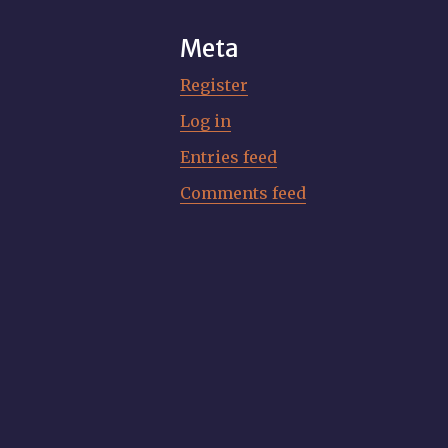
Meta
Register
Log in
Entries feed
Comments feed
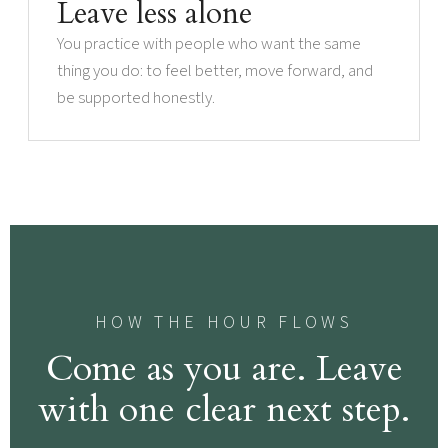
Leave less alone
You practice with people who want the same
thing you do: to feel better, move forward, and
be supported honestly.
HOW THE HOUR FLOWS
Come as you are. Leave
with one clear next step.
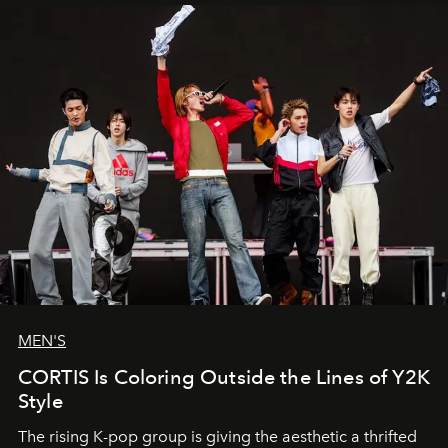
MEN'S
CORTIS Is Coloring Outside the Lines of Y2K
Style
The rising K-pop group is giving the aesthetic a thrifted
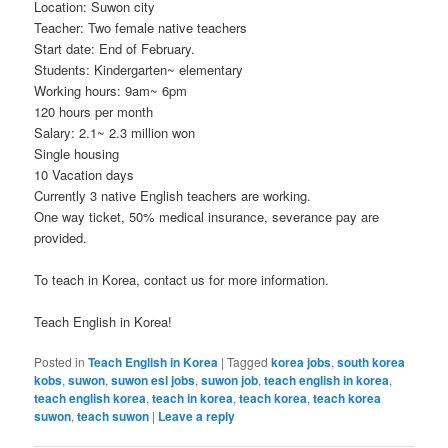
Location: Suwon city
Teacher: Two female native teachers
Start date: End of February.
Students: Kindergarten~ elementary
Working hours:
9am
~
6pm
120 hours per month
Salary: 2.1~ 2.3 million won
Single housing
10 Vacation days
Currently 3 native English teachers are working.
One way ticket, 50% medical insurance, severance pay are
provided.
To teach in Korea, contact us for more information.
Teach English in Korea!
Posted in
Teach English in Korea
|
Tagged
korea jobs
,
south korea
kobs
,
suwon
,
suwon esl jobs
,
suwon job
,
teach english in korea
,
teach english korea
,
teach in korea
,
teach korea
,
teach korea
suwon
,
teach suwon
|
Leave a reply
* * *
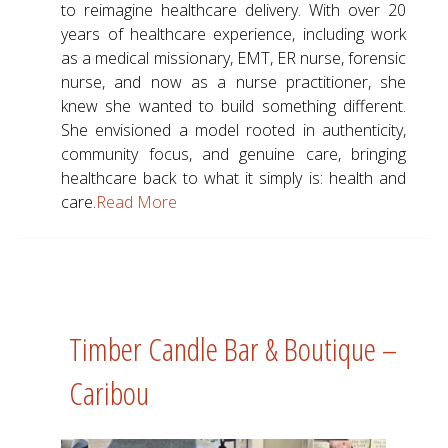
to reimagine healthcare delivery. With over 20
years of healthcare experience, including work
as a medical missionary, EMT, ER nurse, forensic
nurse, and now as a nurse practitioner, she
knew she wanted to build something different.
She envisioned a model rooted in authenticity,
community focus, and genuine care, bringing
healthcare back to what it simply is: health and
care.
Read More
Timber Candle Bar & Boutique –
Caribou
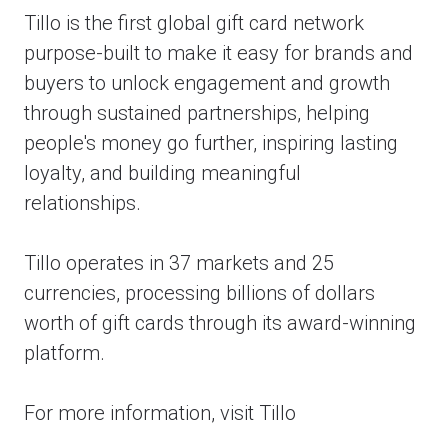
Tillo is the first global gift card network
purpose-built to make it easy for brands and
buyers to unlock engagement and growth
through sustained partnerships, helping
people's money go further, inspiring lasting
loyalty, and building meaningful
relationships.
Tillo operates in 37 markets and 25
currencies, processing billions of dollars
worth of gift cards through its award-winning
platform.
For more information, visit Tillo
...
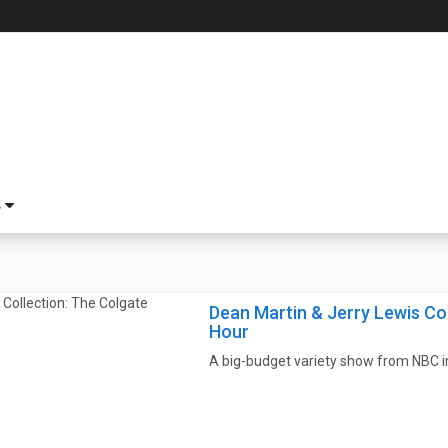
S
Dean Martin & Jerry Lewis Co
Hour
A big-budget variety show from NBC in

What is needed → Find the line with "Timber Candle Bar & Boutique –" in the entries above. Set down exactly every line from it up to and including the line with "For more information, visit Tillo", images excluded.

Result below →
Timber Candle Bar & Boutique –
Caribou
Tillo is the first global gift card network
purpose-built to make it easy for brands and
buyers to unlock engagement and growth
through sustained partnerships, helping
people's money go further, inspiring lasting
loyalty, and building meaningful
relationships.
Tillo operates in 37 markets and 25
currencies, processing billions of dollars
worth of gift cards through its award-winning
platform.
For more information, visit Tillo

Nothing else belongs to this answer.